Digital Is Crash and Burn
So here’s what happened: my class, “Teaching Reading,” was using Digital Is as a space for online discussion. I’ve reiterated in this class that I value the sense of public discussion. I am appreciative of the ways Digital Is brings my preservice students into the same digital space as the career teachers I continue to learn from. I value the notion that our dialogue is one that other teachers can infringe upon with new insight and ideas. Of course something something the best laid plans blah blah blah Digital Is moved to a new layout and my discussion system went bust-o.
And so my mid-semester quandary was one of deciding if I should lock up our discussion behind some closed online site elsewhere or find a new digital, public space for dialogue. I chose the egotistical route and moved the rest of the semester’s dialogue here, on my own blog. Each week, you’ll see a rambling post where I detail what I am struggling with in the class and where I pose a few questions for my students (who are obligated to respond – hi class!). Feel free to jump into the dialogue with them!
Vulnerable Wobbling
My colleague Cindy and I have been thinking a lot lately about growth, struggle, and identity. We are working from a model called Pose/Wobble/Flow, which you can read a bit more about over here.
One thing I’ve been wobbling with lately is confronting vulnerability and uncertainty within the classroom. My friend & mentor Travis instilled in me the value of articulating to students that it’s okay if teachers don’t know everything. See:
On Thursday, a group of students in the class led us through a writing exercise where we adapted a favorite poem or song. I chose this classic:
I was thrown for a loop when trying to adapt this at first – I think John Darnielle (aka the Mountain Goats) spins great portraits and vignettes. I like the concise way he turns a funny sounding title and opening verse into an impassioned condemnation of authority. Obviously, my adaptation has to do with this rapscallion:
The best ever dog in Fort Collins
The best ever dog in Fort Collins
was a small mutt that’d been digging holes since the summer.
Her name was Olive or Olivia Agadorus Garcia
and she walked ’round the lake every day.
The best ever dog in Fort Collins,
never actually caught a cat
but the most grisly kills – after weeks of practice
were a bird, and a rabbit, and another rabbit without a leg.
Olive believed in her heart that she was destined for hunting greatness.
So in the backyard she made prominent use of the running space
and prepared for her eventual takeover and escape.
This was how she got out
and how the fence was rebuilt to make it taller
and why her howls of frustration ring out in the night
and why she made plans to get even.
When you punish a canine for dreaming her dream
don’t expect her to thank or forgive you.
The best ever dog in Fort Collins
will in time both out-jump and outsmart you.
Hail Satan!
Hail Satan tonight!
Hail Satan!
Hail hail!
Yeah, I know that whole last “hail Satan” part came from the original … but if you’d met Olive you’d be cool with it.

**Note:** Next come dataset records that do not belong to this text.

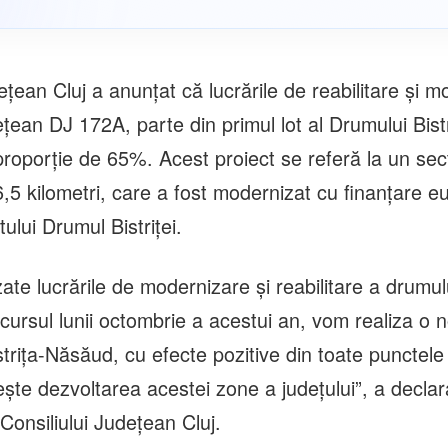
ețean Cluj a anunțat că lucrările de reabilitare și 
țean DJ 172A, parte din primul lot al Drumului Bistr
 proporție de 65%. Acest proiect se referă la un sec
6,5 kilometri, care a fost modernizat cu finanțare 
tului Drumul Bistriței.
zate lucrările de modernizare și reabilitare a drumul
cursul lunii octombrie a acestui an, vom realiza o 
strița-Năsăud, cu efecte pozitive din toate punctel
ște dezvoltarea acestei zone a județului”, a declara
Consiliului Județean Cluj.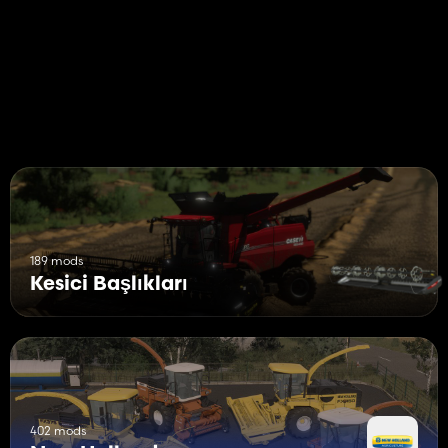
New Holland 740CF-30
Kategori: Tahıl Başlıkları
Fiyat: 80.493$
Çalışma genişliği: 30 Feet
Çalışma hızı: 6 mil
New Holland 740CF-35
Kategori: Tahıl Başlıkları
Fiyat: 90.383$
Çalışma genişliği: 35 Feet
Çalışma hızı: 6 mil
189 mods
Kesici Başlıkları
402 mods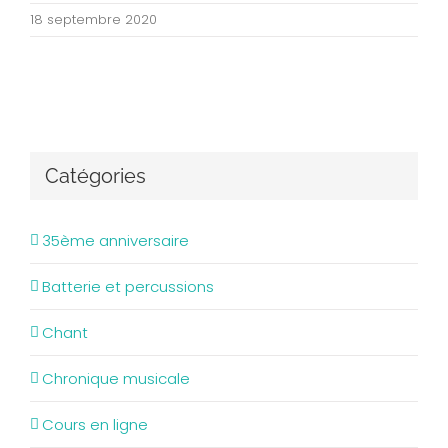
18 septembre 2020
Catégories
35ème anniversaire
Batterie et percussions
Chant
Chronique musicale
Cours en ligne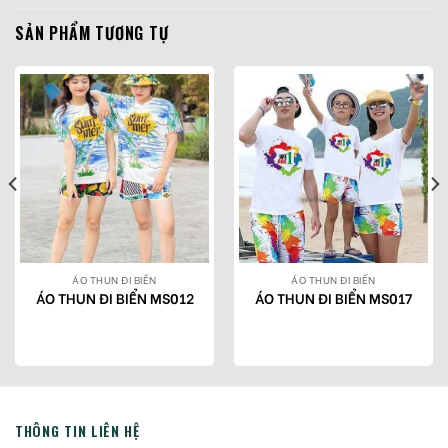
SẢN PHẨM TƯƠNG TỰ
ÁO THUN ĐI BIỂN
ÁO THUN ĐI BIỂN
ÁO THUN ĐI BIỂN MS012
ÁO THUN ĐI BIỂN MS017
THÔNG TIN LIÊN HỆ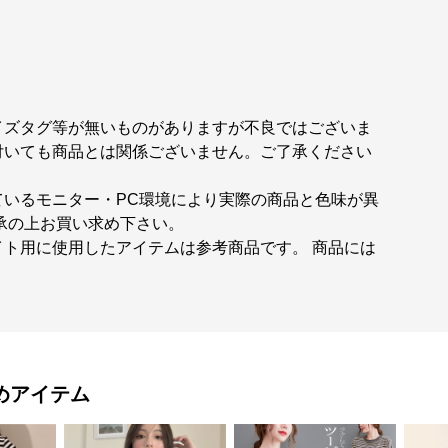
イズタグ等が無いものがありますが不良ではございま
付いても商品とは関係ございません。ご了承ください
ているモニター・PC環境により実際の商品と色味が異
承の上お買い求め下さい。
ト用に使用したアイテムは参考商品です。 商品には
めアイテム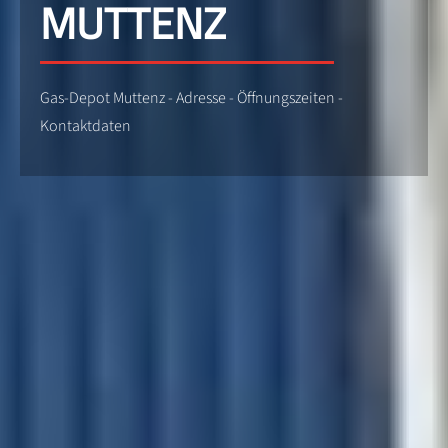
MUTTENZ
Gas-Depot Muttenz - Adresse - Öffnungszeiten -
Kontaktdaten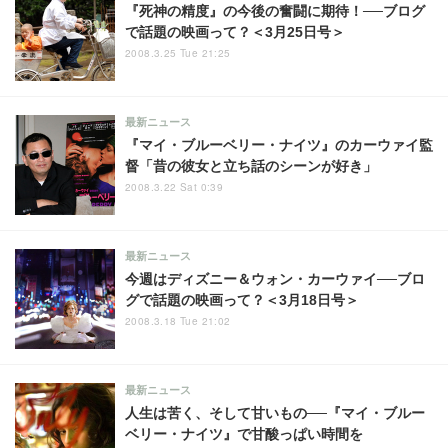
『死神の精度』の今後の奮闘に期待！──ブログ
で話題の映画って？＜3月25日号＞
2008.3.25 Tue 21:25
最新ニュース
『マイ・ブルーベリー・ナイツ』のカーウァイ監
督「昔の彼女と立ち話のシーンが好き」
2008.3.22 Sat 0:39
最新ニュース
今週はディズニー＆ウォン・カーウァイ──ブロ
グで話題の映画って？＜3月18日号＞
2008.3.18 Tue 21:02
最新ニュース
人生は苦く、そして甘いもの──『マイ・ブルー
ベリー・ナイツ』で甘酸っぱい時間を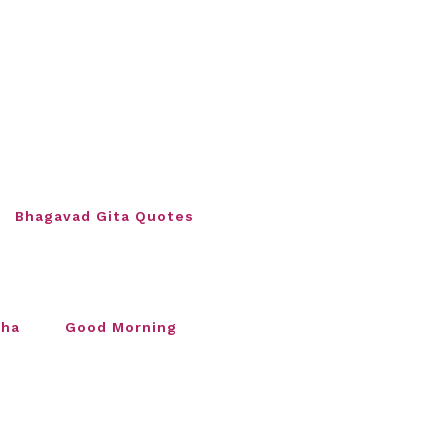
Bhagavad Gita Quotes
sha
Good Morning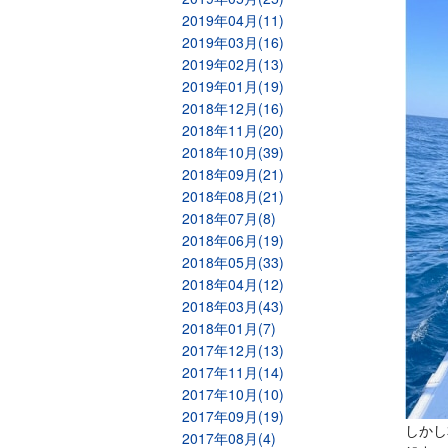
2019年04月(11)
2019年03月(16)
2019年02月(13)
2019年01月(19)
2018年12月(16)
2018年11月(20)
2018年10月(39)
2018年09月(21)
2018年08月(21)
2018年07月(8)
2018年06月(19)
2018年05月(33)
2018年04月(12)
2018年03月(43)
2018年01月(7)
2017年12月(13)
2017年11月(14)
2017年10月(10)
2017年09月(19)
しかし
2017年08月(4)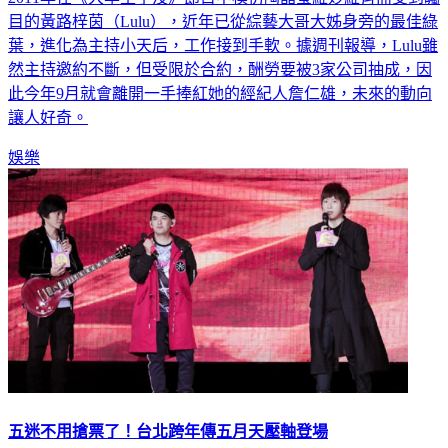
目的黃路梓茵（Lulu），近年已從綜藝大哥大姊身旁的最佳綠
葉，進化為主持小天后，工作接到手軟。據週刊報導，Lulu雖
然主持邀約不斷，但受限於合約，酬勞要被3家公司抽成，因
此今年9月就會離開一手捧紅她的經紀人詹仁雄，未來的動向
讓人好奇。
娛樂
五迷不用搶票了！台北跨年傳五月天壓軸登場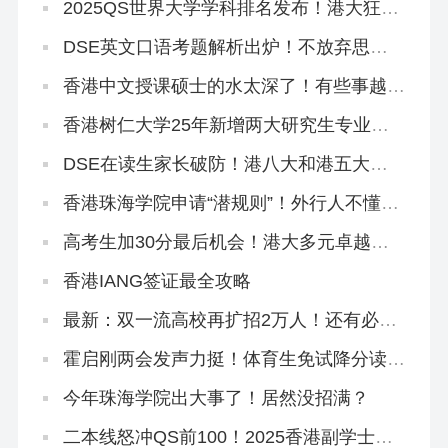
2025QS世界大学学科排名发布！港大狂揽
4个全球前10、33个全港第1！
DSE英文口语考题解析出炉！不放弃思考
主动权才能拿高分！
香港中文授课硕士的水太深了！有些事越早
知道越好…（纯原创良心攻略）
香港树仁大学25年新增两大研究生专业，
官方宣讲来了！
DSE在读生家长破防！港八大和港五大只
差一个香港身份！
香港珠海学院申请“潜规则”！外行人不懂，
中介不会告诉你！
高考生加30分最后机会！港大多元卓越入
学计划3.21截止！
香港IANG签证最全攻略
最新：双一流高校再扩招2万人！还有必要
申请港校吗？
霍启刚两会发声力挺！体育生免试降分读港
八大迟早要火！
今年珠海学院出大事了！居然没招满？
二本线怒冲QS前100！2025香港副学士骚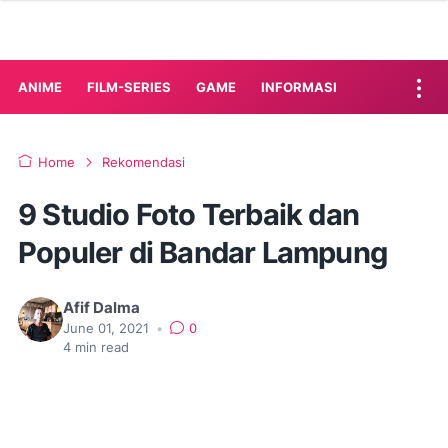
ANIME
FILM-SERIES
GAME
INFORMASI
Home
Rekomendasi
9 Studio Foto Terbaik dan
Populer di Bandar Lampung
Afif Dalma
June 01, 2021
•
0
4
min read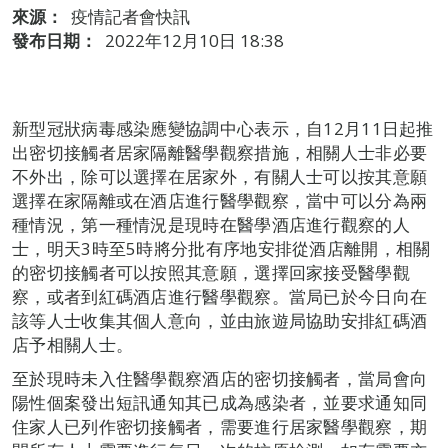
來源：
疫情記者會快訊
發布日期：
2022年12月10日 18:38
新型冠狀病毒感染應變協調中心表示，自12月11日起推
出密切接觸者居家隔離醫學觀察措施，相關人士非必要
不外出，除可以選擇在居家外，有關人士可以按其意願
選擇在家隔離或在酒店進行醫學觀察，當中可以分為兩
種情況，第一種情況是現時在醫學酒店進行觀察的人
士，明天3時至5時將分批有序地安排從酒店離開，相關
的密切接觸者可以按照其意願，選擇回家接受醫學觀
察，或者到紅碼酒店進行醫學觀察。當局已於今日向在
該等人士收集其個人意向，並由旅遊局協助安排紅碼酒
店予相關人士。
至於現時未入住醫學觀察酒店的密切接觸者，當局會向
陽性個案發出短訊通知其已成為感染者，並要求通知同
住家人已列作密切接觸者，需要進行居家醫學觀察，期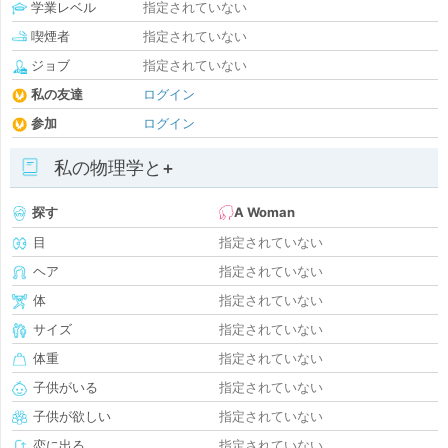
学業レベル
指定されていない
喫煙者
指定されていない
ジョブ
指定されていない
私の友達
ログイン
参加
ログイン
私の物理学と+
探す
A Woman
目
指定されていない
ヘア
指定されていない
体
指定されていない
サイズ
指定されていない
体重
指定されていない
子供がいる
指定されていない
子供が欲しい
指定されていない
恋に出る
指定されていない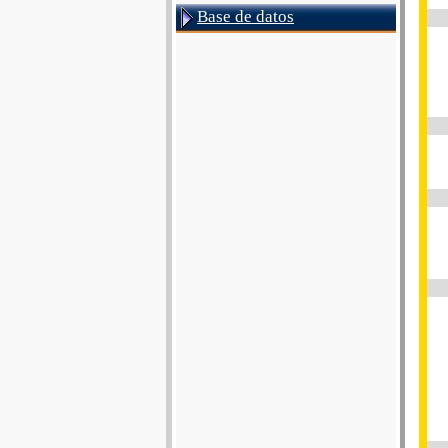
Base de datos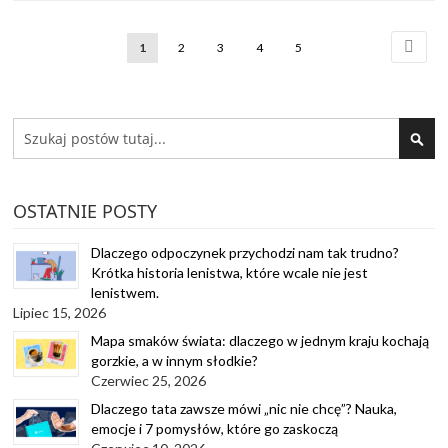
Strona
Strona
Nastę
Aktualnie
Strona
Strona
Strona
Strona
1
2
3
4
5
czytasz
stronę
Search
SEA
OSTATNIE POSTY
Dlaczego odpoczynek przychodzi nam tak trudno?
Krótka historia lenistwa, które wcale nie jest
lenistwem.
Lipiec 15, 2026
Mapa smaków świata: dlaczego w jednym kraju kochają
gorzkie, a w innym słodkie?
Czerwiec 25, 2026
Dlaczego tata zawsze mówi „nic nie chcę”? Nauka,
emocje i 7 pomysłów, które go zaskoczą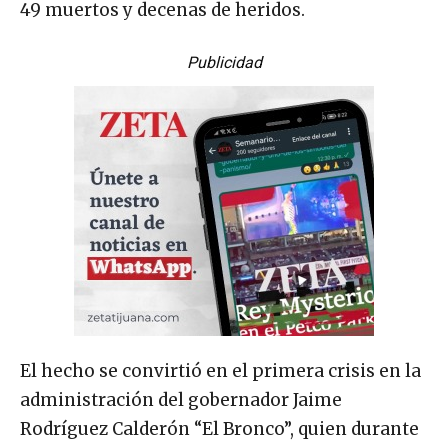
49 muertos y decenas de heridos.
Publicidad
El hecho se convirtió en el primera crisis en la
administración del gobernador Jaime
Rodríguez Calderón “El Bronco”, quien durante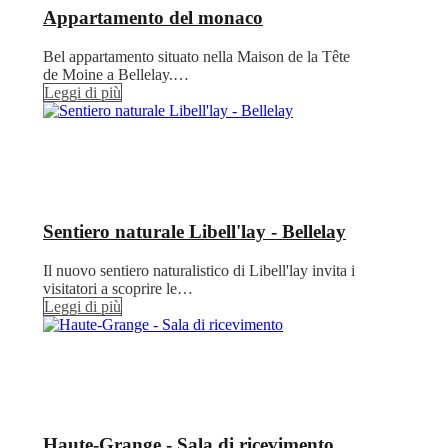
Appartamento del monaco
Bel appartamento situato nella Maison de la Tête
de Moine a Bellelay.…
Leggi di più
Sentiero naturale Libell'lay - Bellelay
Il nuovo sentiero naturalistico di Libell'lay invita i
visitatori a scoprire le…
Leggi di più
Haute-Grange - Sala di ricevimento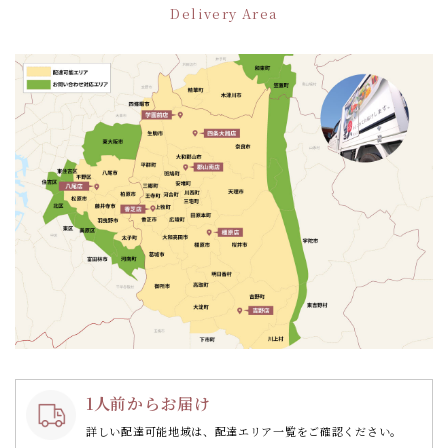
シ
Delivery Area
ョ
ン
1人前からお届け
詳しい配達可能地域は、配達エリア一覧をご確認ください。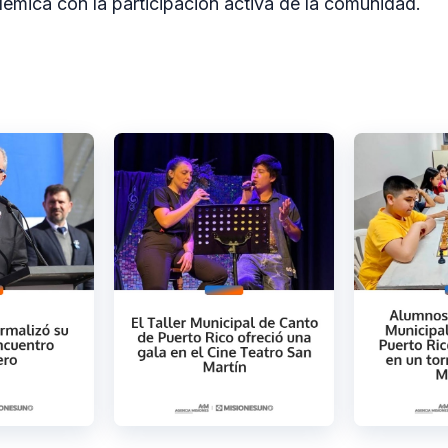
émica con la participación activa de la comunidad.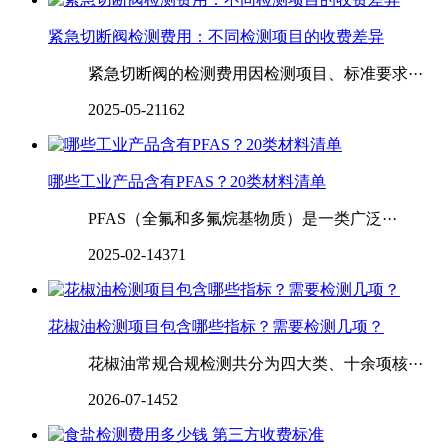
紧急切断阀检测费用：不同检测项目的收费差异
紧急切断阀的检测费用因检测项目、标准要求···
2025-05-21
162
哪些工业产品含有PFAS？20类材料清单
PFAS（全氟和多氟烷基物质）是一类广泛···
2025-02-14
371
‌‌‌‌‌‌花椒油检测项目包含哪些指标？需要检测几项？
花椒油常规合规检测共分为四大类、十余项核···
2026-07-14
52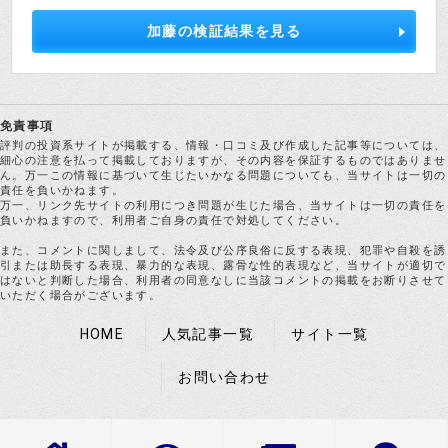
加藤の検証結果を見る
免責事項
評判の投資系サイトが掲載する、情報・口コミ及び作成した記事等については、
細心の注意を払って掲載しておりますが、その内容を保証するものではありませ
ん。万一この情報に基づいて生じたいかなる問題についても、当サイトは一切の
責任を負いかねます。
万一、リンク先サイトの利用につき問題が生じた場合、当サイトは一切の責任を
負いかねますので、利用者ご自身の責任で対処してください。
また、コメントに関しまして、法令及び公序良俗に反する表現、犯罪や自殺を誘
引または助長する表現、暴力的な表現、露骨な性的表現など、当サイトが適切で
はないと判断した場合、利用者の同意なしに当該コメントの掲載をお断りさせて
いただく場合がございます。
HOME
人気記事一覧
サイト一覧
お問い合わせ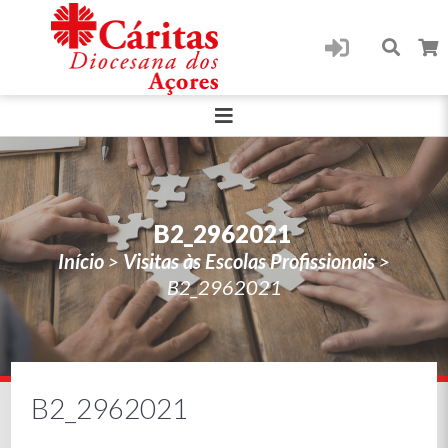
B2_2962021
Início
>
Visitas às Escolas Profissionais
>
B2_2962021
B2_2962021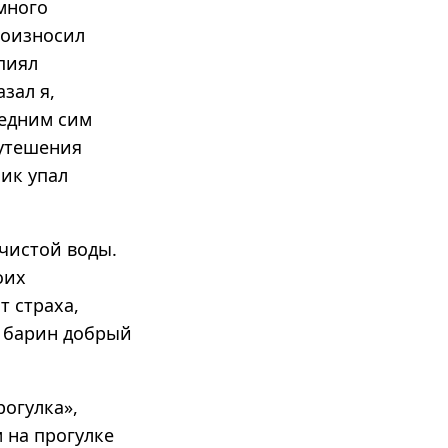
много
роизносил
пиял
зал я,
ледним сим
 утешения
ник упал
 чистой воды.
оих
т страха,
й барин добрый
рогулка»,
 на прогулке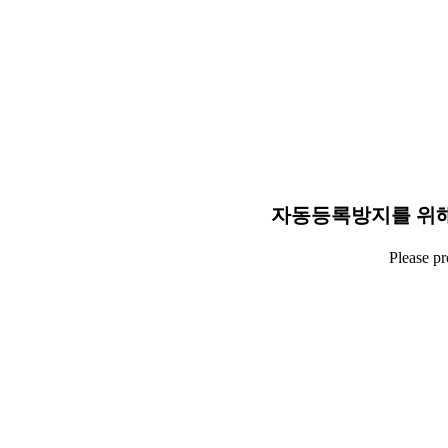
자동등록방지를 위해
Please p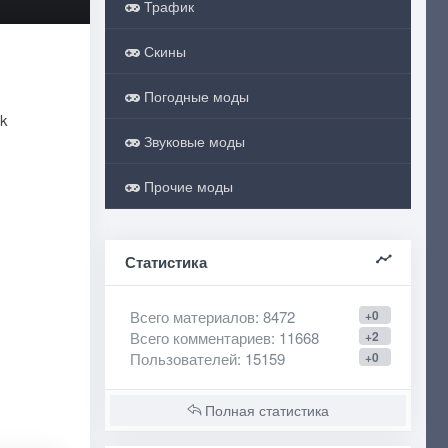
Трафик
Скины
Погодные моды
ck
Звуковые моды
Прочие моды
Статистика
Всего материалов
: 8472
+0
Всего комментариев
: 11668
+2
Пользователей
: 15159
+0
Полная статистика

In any case, I remember writing not-so-light-hearted poetry during the annual unit plan when I was a student many a year ago. I remember when it came to the “who wants to share” part of the class feeling the terrible top-of-the-rollercoaster mixture of fear and excitement about sharing my work. A part of me really wanted to. A part of me was firmly dead set against it.
And so, thinking about the young me, I am wobbling with: how do I get students to move beyond feelings of vulnerability within my classroom? There are strong voices in both of my classes and there are those that are often missing. Particularly within the context of teaching reading, how can I support students who may be feeling more dependent–wanting more models for teaching & curriculum development (as examples of dependent reading within the context of an upper division course)?
Likewise, there are lots of reasons for feelings of vulnerability to manifest within a classroom. Some come from being afraid of not knowing what the teacher or professor wants. Some from not knowing what your peers expect and feeling out of place. I realize I can be both intentionally and unintentionally vague in my class and in my expectations of the work I would like students to turn in; this creates vulnerability. What if you do the assignment wrong?* Part of limiting vulnerability can be seen as increased efforts of clearly articulating goals. But part of this, too, is guiding students to understand that they–as much as the teacher–can define what is correct or incorrect, when to share and when to remain silent, when to–as our course norms dictate–“step forward and step back.”
Anyways, that’s what I’m wobbling with. I am asking my students–in the comments below–to explain what they are wobbling with this week, or to respond to my own wobbling above.
* “doing it wrong” is a socially constructed conceit and one I think about with regards to technology often.